While Fleshies continue to produce their unorthodox brand of punk, Bottles and Skulls imploded, freeing Beaulieu to focus on the fledgling group. "There were four to six months of us just experimenting," says the guitarist, "writing songs that would branch off into total noise."

The resulting cacophony caused the pair to recruit additional Triclops! players. By early 2006, talented drummer Phil Becker of prog-punks Lower Forty-Eight and former Victims Family bassist Larry Boothroyd had joined the fold. Now at full strength, Triclops! shaped those early demos into vicious songs. "There were a lot of noise jams initially," recalls Becker. "I wanted to get more to the point, so we rearranged the initial ideas."

"It was a huge challenge," adds Boothroyd. "They gave me 45 minutes of noisescapes and at first I was just like, 'What am I going to do with this?' But I kept listening to it and pretty soon it was all making sense. I could hear songs and started to hear bass lines." With the rhythm section providing jet propulsion to Beaulieu's corrosive guitar and Mink's chaotic, effect-laden vocals, Triclops! crafted their debut EP, Cafeteria Brutalia, recently issued by Sickroom Records (the songs are also set to be released as a picture-disc 12-inch on Missing Finger Records).

"Mi Plisboy" kicks things off with the roundhouse combination of a metallic East Bay RayÐstyle surf-punk riff and Mink's seething anti-colonialism screed (howled in Creole dialect from the perspective of a New Guinean police officer, no less) before slowing down for a massive bridge that echoes Jane's Addiction's spacious psych-metal vistas. The vocalist's dark lyrics perfectly match the manic intensity of the music, whether detailing a john's fatal rendezvous with a wrench-wielding transvestite on "Jewel of Oakland," or depicting a surreal battle with mosquitoes on the swirling epic "Bug Bomb."

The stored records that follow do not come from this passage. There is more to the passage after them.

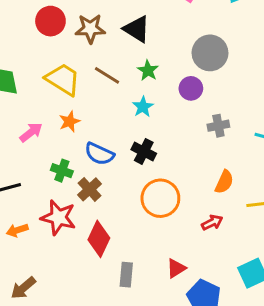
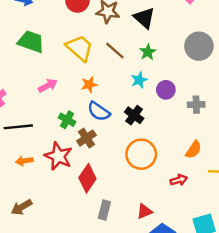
purple circle: (191, 88) -> (166, 90), moved
orange star: (69, 122) -> (89, 85), moved

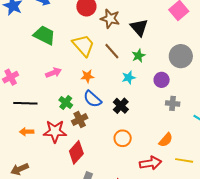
purple circle: (166, 90) -> (162, 80), moved
orange circle: (141, 154) -> (123, 138), size x0.7
red star: (58, 156) -> (55, 131), turned -30
red arrow: (179, 180) -> (151, 163), size x1.5

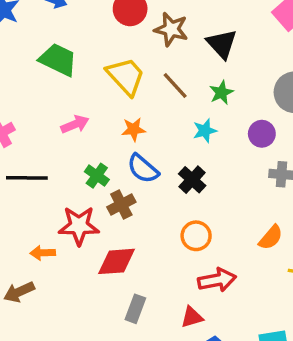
orange arrow: (27, 132) -> (43, 253), moved
red diamond: (76, 152) -> (117, 261), turned 45
red arrow: (151, 163) -> (217, 280), moved

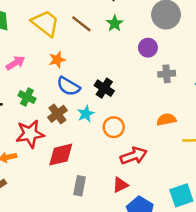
cyan star: (205, 131) -> (86, 114), moved
green cross: (97, 176) -> (27, 97), moved
orange semicircle: (271, 237) -> (166, 120), turned -132

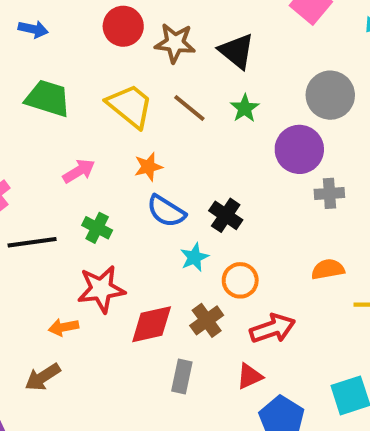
purple circle: (148, 48) -> (299, 149), size x1.5
brown cross: (57, 114) -> (207, 320), moved

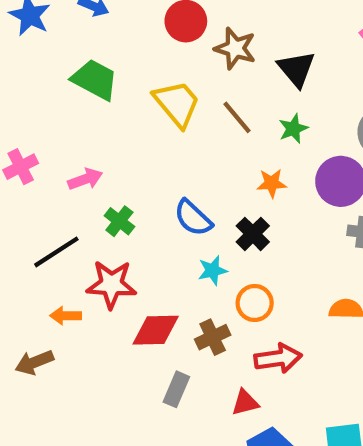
orange star: (148, 167) -> (272, 183), moved
pink arrow: (79, 171) -> (85, 179), moved
black line: (32, 242) -> (56, 252), moved, turned -36

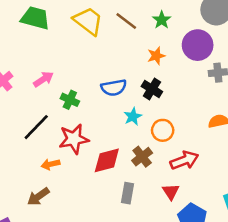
blue semicircle: (193, 218) -> (114, 88), turned -40
red triangle: (245, 403) -> (171, 192), turned -36

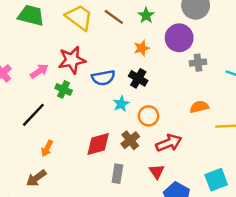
red star: (74, 139) -> (72, 60), moved
orange arrow: (51, 164) -> (47, 148), turned -49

As compelling as the band's recorded material is, it pales next to the frenzy of the live Triclops! experience. The musicians lock horns on dense, multi-part tunes while Mink delivers his unhinged vocals while crawling underneath or riding atop his audience. With songs still pouring out of the band — they've already written most of their first full-length, set to be recorded for the Gold Standard Labs imprint next month — locals can expect more audio violence from Triclops! in the year to come.